Safety nets are another type of pool barrier, lightweight and easy to put on and take off, and unlike safety covers, allow you to see through to the water. Katchakid nets are installed by a nationwide dealer network.
Swimming Pool Alarms
Some consider these as the final Layer of Protection between your pool and a child. True, since poolside alarms and wristband alarms both sound the alert if a child falls in the pool.
New are wearable alarms, worn around the head or neck, allowing children to swim, yet sounding an alarm if the device is submerged for longer than a pre-set maximum time, such as 30 seconds.

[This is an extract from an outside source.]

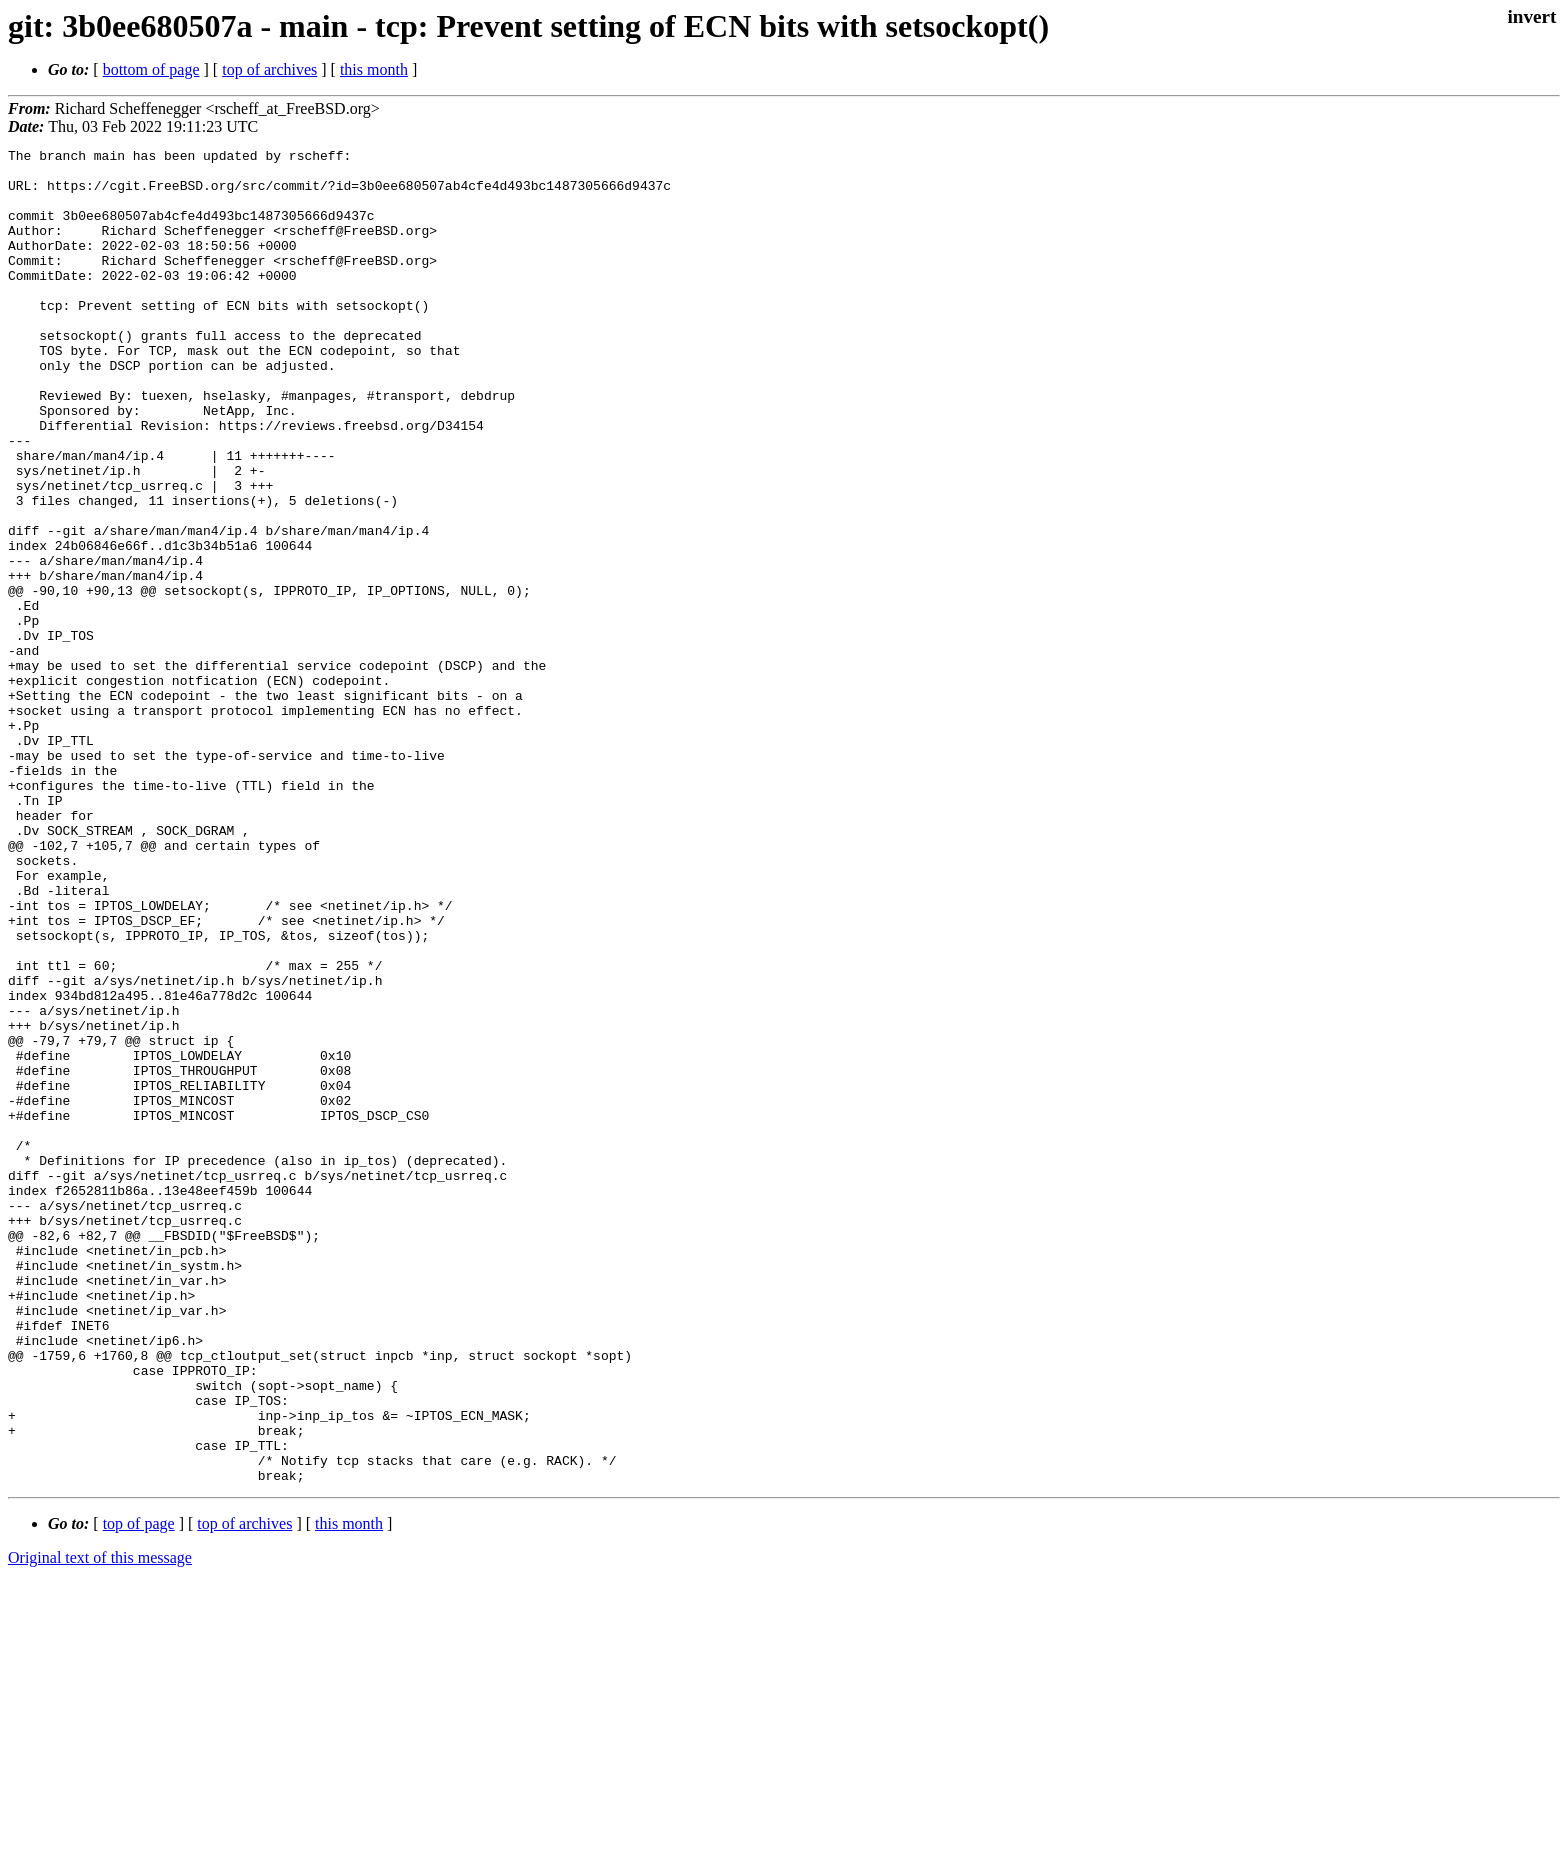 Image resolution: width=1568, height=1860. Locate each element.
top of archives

Door and gate alarms use magnetic sensors, and at the pool, motion sensor alarms can monitor other pool access point(s).
Swimming Pool Visibility
One practical safety measure is to design as much visibility of the pool as possible. For this purpose, mesh pool fencing, or aluminum or glass fences works well as an internal fence.
Overgrown plants or bushes or other obstacles may help to restrict access to the pool, but should not be used at the expense of visibility.
Lighting is also important as a safety measure. Motion activated lights are a simple product to install nowadays, shining over the pool, and at pool access points.
Teaching Pool Safety
In addition to physical barriers and alarms and equipment, certain behavior and swim skill training will really amplify pool safety, providing additional layers of protection for your pool.
- Swim Lessons – for children or grand kids, every spring
- Supervision – pool side or in-pool, never leaving the pool
- Pool Rules – No swimming alone, No shallow diving, No hyperventilating. No dunking, No pushing, No running, No horseplay.
Whether you are planning to build a pool, or have had one for many years, investigate some of these ways to add more layers of protection and bake-in pool safety this summer!